For a while I have wanted to take an image of M31 using the new(ish) telescope. It’s a great target, and has always impressed me because I know its real size on the sky – it’s really about 3 degrees – or six full Moons – across! We can just about see the tiny brightest part of the nucleus with the naked eye in a dark sky; with binoculars it’s a bit bigger, and in a photograph you start to see its true size. To me it was most spectacular on a thin glass plate image taken with the Schmidt telescope at the Palomar observatory, when I was using photographs like that as a professional astronomer.

This is very much a first try. It is a stack from just three 30 second exposures at prime focus of my 500mm f/5 telescope, ISO 1600. It’s cropped to square, and has a bit of colour curve processing to increase the colour saturation. I had real difficulty getting the alt-az mount aligned (not helped by bright lights at eye level around the field where I was working) and from a sequence of nearly 50 images only a few were untrailed (even though quite a few had very small trails).

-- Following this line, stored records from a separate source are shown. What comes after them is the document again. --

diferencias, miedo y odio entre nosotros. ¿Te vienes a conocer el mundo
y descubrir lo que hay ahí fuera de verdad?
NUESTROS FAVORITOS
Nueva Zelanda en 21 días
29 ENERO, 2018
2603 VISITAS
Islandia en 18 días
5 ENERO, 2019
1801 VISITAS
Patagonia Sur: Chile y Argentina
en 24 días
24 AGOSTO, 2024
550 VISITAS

Next time I will do better!

Standing stone

It’s 50 years since a group of undergraduates from the Cambridge University Astronomical Society had a holiday surveying megalithic sites in Argyll to investigate possible astronomical alignments. It was a lot of fun, and we even wrote it up and the results were published in a paper in Nature 253, 431‑433 (1975) which was probably something of an achievement at the time, though I’m not sure that we realised how much!

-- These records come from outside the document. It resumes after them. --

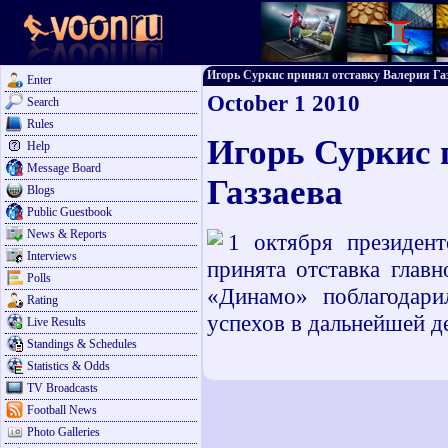
Игорь Суркис принял отставку Валерия Газза
Enter
October 1 2010
Search
Rules
Игорь Суркис 
Help
Message Board
Газзаева
Blogs
Public Guestbook
News & Reports
1 октября президе
Interviews
принята отставка глав
Polls
«Динамо» поблагодари
Rating
успехов в дальнейшей д
Live Results
Standings & Schedules
Statistics & Odds
TV Broadcasts
Football News
Photo Galleries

We had a great time meeting up and revisiting old haunts in the area.

Trinity College Great Court

I recently attended the Annual Gathering at my college for those who matriculated in 1972 and 1973. It was very enjoyable, and great to be back with old friends in very familiar surroundings after such a long time.

After a period of rather sporadic posts on here, I am finally (I think) in a fit state of mind to post a bit more stuff, and catch up with some of the things that might have been posted at the time. The last few years have been hard for many people, and though physically I have been fine, the effect of lockdowns and the abysmal behaviour of many governments in particular depressed me greatly. Let’s hope that people are never daft enough to let it happen again.

Clock mechanism

After a long pause I have returned to testing the clock mechanism. I have made some repairs to the components that make the chime work at the right time and for the right number of bings of the bell. One lever had been repaired a long time ago, but the repair had failed. A spring was also rather bent and not acting well enough.

I suspect that the original repairs may have been made by my great grandfather who once owned the clock!

Initial tests show that it chimes correctly, but it needs to be run through quite a few cycles to have some confidence that the repair has worked.